Of course, books transport us all to another world and libraries are the crux of that experience. For those who are struggling with life, they can be a place to dream and just ‘be’ for a while. My husband is a governor at a state primary school and he often reports on both the lamentable budget allocated and, alongside that, the incredible personal input by staff, who often give up so much of their time after school, or even get up a ladder to paint the walls!

A close friend of mine set up a children’s wellbeing company, B.E.S.T, for bespoke emotional and social teaching, which focusses on helping the less privileged pupils at primary level with after-school clubs. I must say that I find the work she does quite humbling.
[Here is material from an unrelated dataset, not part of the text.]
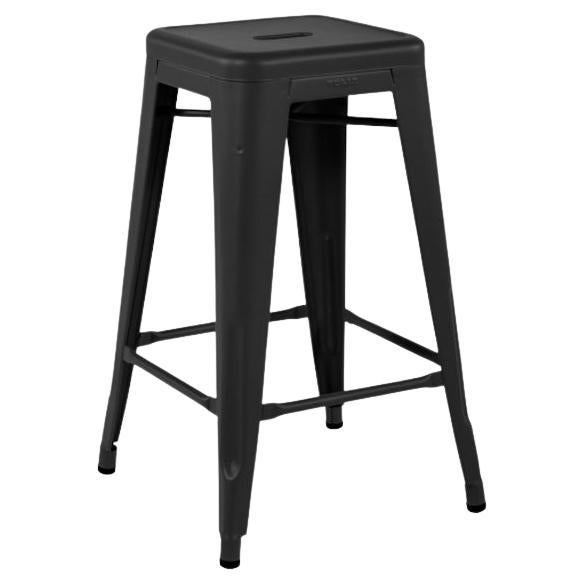 Locate an element on the screen. indented area around stool seat is located at coordinates (162, 37), (213, 52), (309, 53), (371, 46).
Q: What book or books do you think all children in schools should be given to read?

I would say any books that transport them to some imagined or magical world, where they can linger for a while. Somewhere they might escape, be soothed, stimulated or inspired. As a child, I read Enid Blyton and can still see those kids having adventures on an island with Timmy the dog. I can’t drink ginger beer without visualising the lashings of the stuff they shared!

At primary school, my daughter loved a series of simple books on Greek mythology and another on the works of Shakespeare; both series were simplified for young children without losing any of their wonder. She also loved Roald Dahl, of course, and later a series of history books about fictional children being present at a key historical event, such as RMS Titanic, or Pompeii. Anything that inspires basically.

Q: Ok, so the final question, Diane Chandler – if all the libraries in the world were burning and you could only save three books, what would they be and why?

Okay, I guess I should say The Bible, the Complete Works of William Shakespeare and possibly The Oxford English Dictionary. However, I have a wonderful oil painting of book spines in my kitchen, created by a friend for a special birthday, that illustrates my favourite 20 novels of all time. It includes my absolute favourite – Birdsong by Sebastian Faulks so I would definitely save that one.

The opening chapters are about a carefree young man, Stephen, who arrives in Amiens with his job, lodges with a well-to-do family and begins a torrid affair with the unhappily married wife. It’s a tale of lust and burning love, which we readers experience in all its sizzling detail. Then World War One breaks out and Stephen finds himself recruited to the trenches, going over the top, firing and being fired at.

To think that all those older men, who parade or are pushed in wheelchairs at the Cenotaph on Remembrance Day, were once vivacious young men, alive with lust and vigour. It is this juxtaposition in the novel that has always stayed with me and makes it my favourite novel.